The Slovenian experience has also revealed a lack of know-how at the city level, although this differs between municipalities. While some have been working on SUMPs for almost a decade, others have joined the movement only recently.
In some cases, SUMP development was motivated by the opportunity to access funding, rather than embracing the concept of sustainable mobility and improved transport planning. In this regard, a tool to assess the quality of a SUMP remains a missing element in this process. Furthermore, the understanding that the implementation of a SUMP is equally as important as its adoption, is still lacking in many cities.
A lack of resources also remains a barrier for the development and implementation of SUMPs. Primarily, cities rely on national or European funds for funding. The budgets of regional authorities are often under pressure, and there needs to be strong political support for sustainable mobility before a budget will be assigned to it.
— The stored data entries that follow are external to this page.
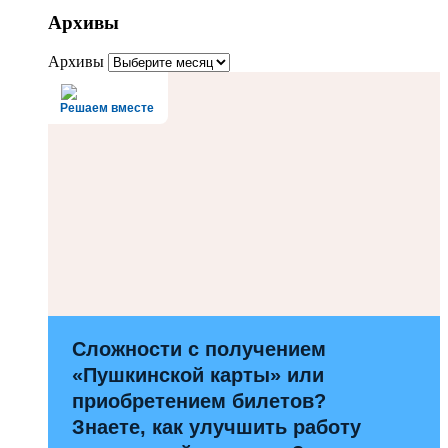
Архивы
Архивы
Решаем вместе
Сложности с получением
«Пушкинской карты» или
приобретением билетов?
Знаете, как улучшить работу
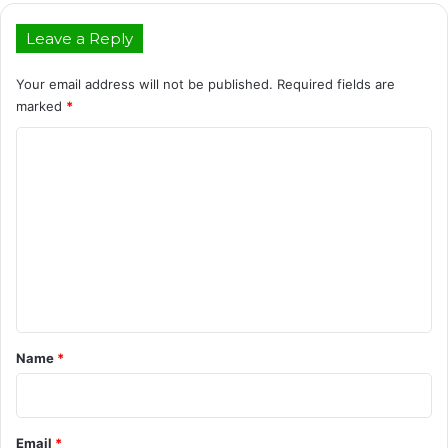
Leave a Reply
Your email address will not be published.
Required fields are
marked
*
C
o
m
m
e
n
t
*
Name
*
Email
*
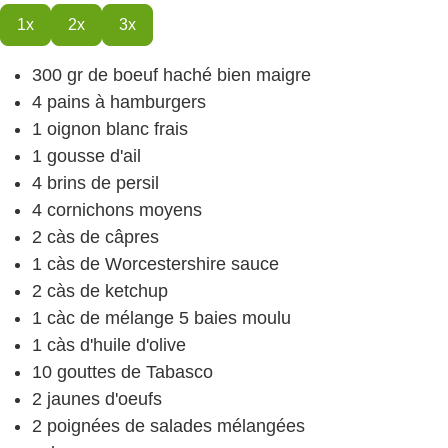
1x
2x
3x
300
gr
de boeuf haché
bien maigre
4
pains à hamburgers
1
oignon blanc frais
1
gousse d'ail
4
brins de persil
4
cornichons
moyens
2
càs
de câpres
1
càs
de Worcestershire sauce
2
càs
de ketchup
1
càc
de mélange 5 baies
moulu
1
càs
d'huile d'olive
10
gouttes de Tabasco
2
jaunes d'oeufs
2
poignées de salades mélangées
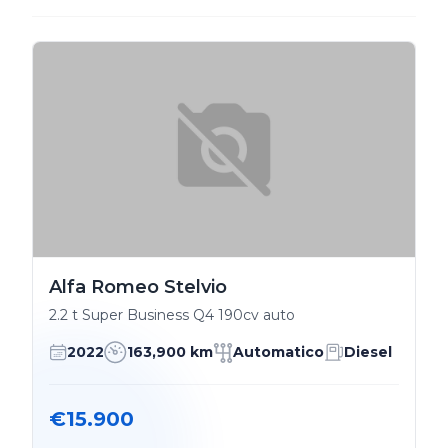
Alfa Romeo Stelvio
2.2 t Super Business Q4 190cv auto
2022
163,900 km
Automatico
Diesel
€15.900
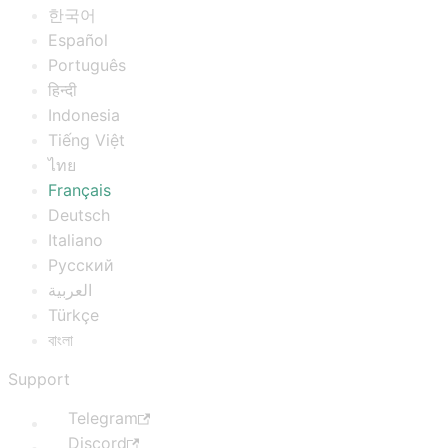
한국어
Español
Português
हिन्दी
Indonesia
Tiếng Việt
ไทย
Français
Deutsch
Italiano
Русский
العربية
Türkçe
বাংলা
Support
Telegram
Discord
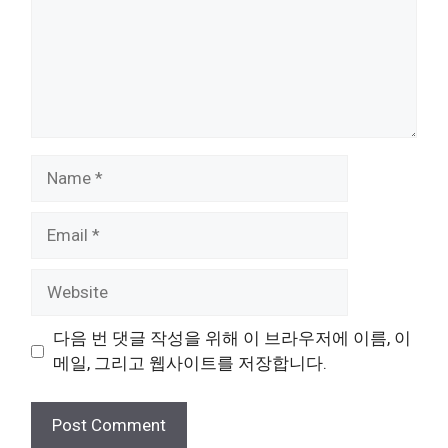
Name
Email
Website
다음 번 댓글 작성을 위해 이 브라우저에 이름, 이
메일, 그리고 웹사이트를 저장합니다.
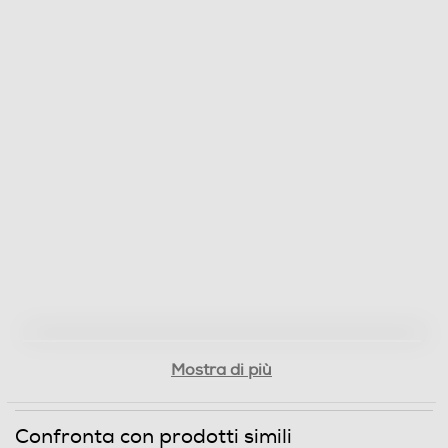
Mostra di più
Confronta con prodotti simili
It remains an important task to continue developing the network of certified consultants. Through seminars, they are kept up-to-date with the latest SUMP developments and topics.
Until now, cities that have fewer than 5 000 inhabitants have not been directly included in the SUMP process. In addition, regional cooperation and the integration of SUMPs with other policy sectors (e.g. health, land-use and education) are also lacking.
The Slovenian experience has the potential to be replicated, mainly in the neighbouring region, including in Croatia and elsewhere in South Eastern Europe. This is currently ongoing through different projects and networks, such as the CIVINETs.